(RECORDS SHOWN Opens)

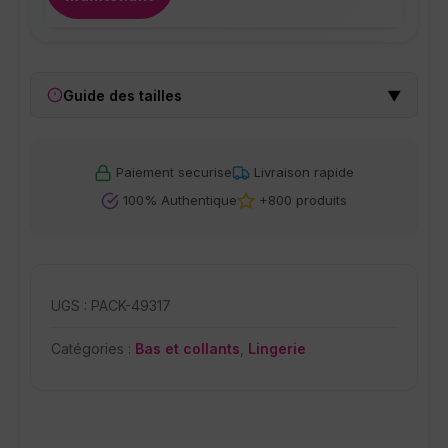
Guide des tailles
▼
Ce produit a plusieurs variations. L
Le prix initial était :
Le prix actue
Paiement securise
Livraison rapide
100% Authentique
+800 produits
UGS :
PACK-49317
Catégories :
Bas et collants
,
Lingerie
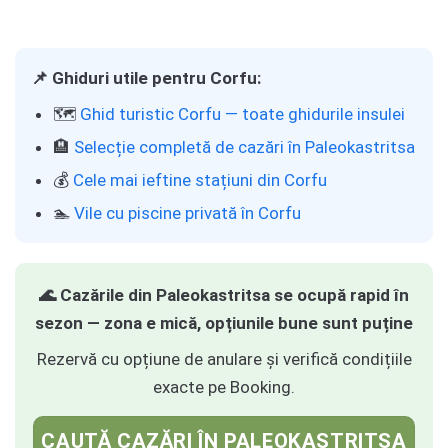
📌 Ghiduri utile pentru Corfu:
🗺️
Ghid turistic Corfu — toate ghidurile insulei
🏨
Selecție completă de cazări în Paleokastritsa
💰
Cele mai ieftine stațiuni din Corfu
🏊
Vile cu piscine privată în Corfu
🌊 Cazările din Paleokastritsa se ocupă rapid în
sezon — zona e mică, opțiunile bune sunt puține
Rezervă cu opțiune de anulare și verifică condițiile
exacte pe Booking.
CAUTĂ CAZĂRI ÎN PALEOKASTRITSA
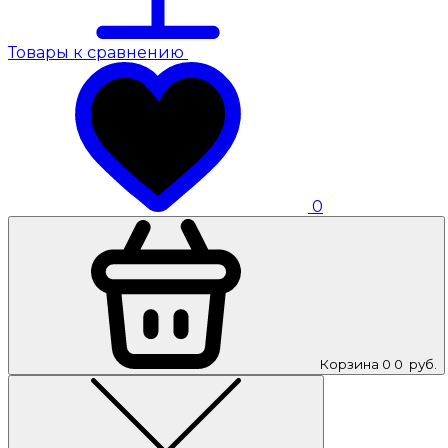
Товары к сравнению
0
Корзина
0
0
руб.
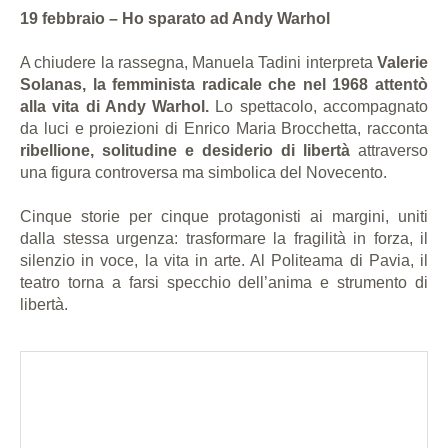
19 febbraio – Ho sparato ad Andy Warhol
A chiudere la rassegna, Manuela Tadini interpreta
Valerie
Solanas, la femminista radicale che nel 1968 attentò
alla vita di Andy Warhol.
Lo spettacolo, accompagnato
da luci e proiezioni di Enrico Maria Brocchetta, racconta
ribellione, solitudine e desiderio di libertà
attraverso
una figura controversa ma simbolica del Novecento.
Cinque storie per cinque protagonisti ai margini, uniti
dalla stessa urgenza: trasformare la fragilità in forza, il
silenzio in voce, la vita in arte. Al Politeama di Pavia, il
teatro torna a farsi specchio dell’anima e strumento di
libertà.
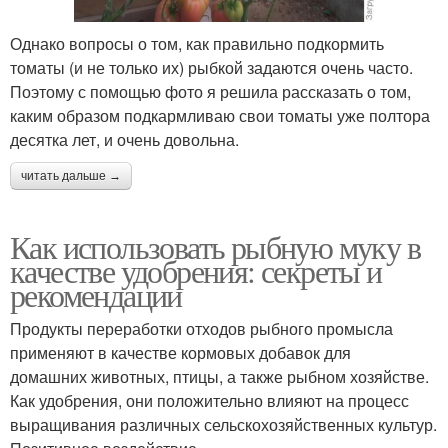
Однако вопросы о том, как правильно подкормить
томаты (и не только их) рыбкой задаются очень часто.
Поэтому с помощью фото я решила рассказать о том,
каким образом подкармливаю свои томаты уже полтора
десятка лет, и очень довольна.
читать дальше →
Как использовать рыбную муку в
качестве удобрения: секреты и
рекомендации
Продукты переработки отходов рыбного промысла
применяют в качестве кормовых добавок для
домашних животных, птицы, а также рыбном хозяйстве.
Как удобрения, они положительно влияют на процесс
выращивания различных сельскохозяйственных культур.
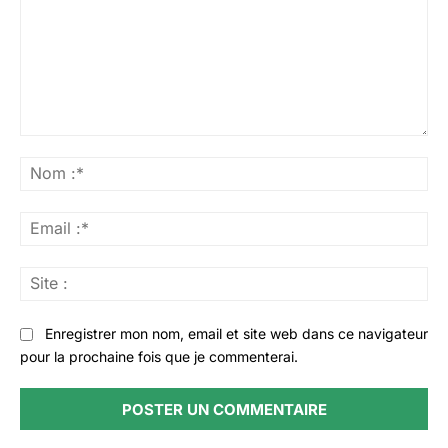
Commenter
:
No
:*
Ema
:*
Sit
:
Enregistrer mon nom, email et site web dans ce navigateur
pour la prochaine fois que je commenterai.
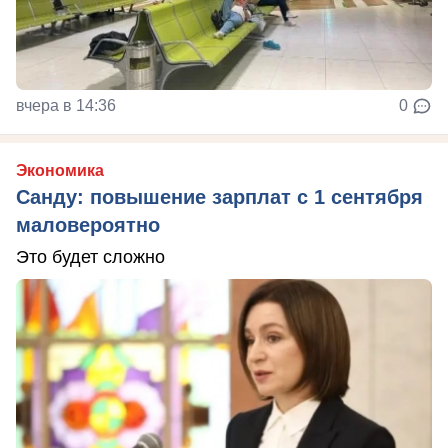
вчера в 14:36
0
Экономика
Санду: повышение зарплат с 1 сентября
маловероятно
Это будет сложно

(RECORDS SHOWN Closes)

Leaving out every picture, copy exactly the lines from the one that contains "читать дальше →" through the end of the entries above.

читать дальше →
Как использовать рыбную муку в
качестве удобрения: секреты и
рекомендации
Продукты переработки отходов рыбного промысла
применяют в качестве кормовых добавок для
домашних животных, птицы, а также рыбном хозяйстве.
Как удобрения, они положительно влияют на процесс
выращивания различных сельскохозяйственных культур.
Commenter
:
No
:*
Ema
:*
Sit
:
Enregistrer mon nom, email et site web dans ce navigateur
pour la prochaine fois que je commenterai.
вчера в 14:36
0
Экономика
Санду: повышение зарплат с 1 сентября
маловероятно
Это будет сложно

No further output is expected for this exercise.